● **WORK TO BE COMPLETED**
Images appear in the records below; leave them out and repeat everything else exactly.
[SOURCE RECORDS Boundary: Start]
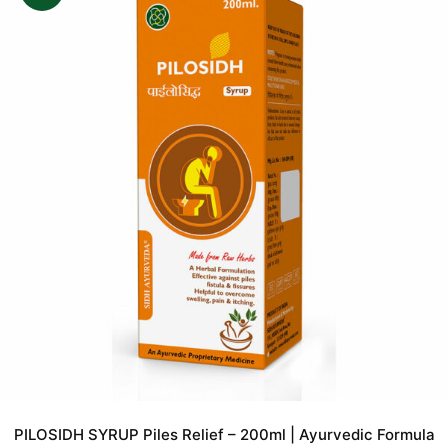
PILOSIDH SYRUP Piles Relief – 200ml | Ayurvedic Formula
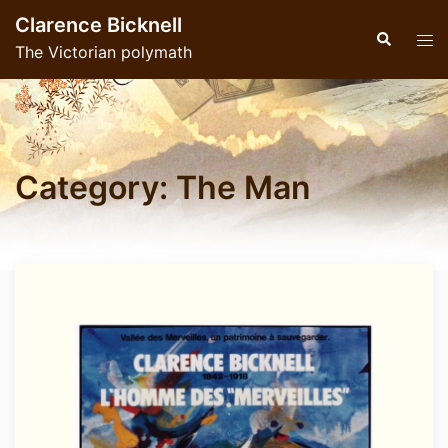
Skip
Clarence Bicknell
to
Search
Tog
The Victorian polymath
content
men
Category:
The Man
[SOURCE RECORDS Boundary: End]
● **THE COMPLETED TASK**
PILOSIDH SYRUP Piles Relief – 200ml | Ayurvedic Formula
Skip
Clarence Bicknell
to
Search
Tog
The Victorian polymath
content
men
Category:
The Man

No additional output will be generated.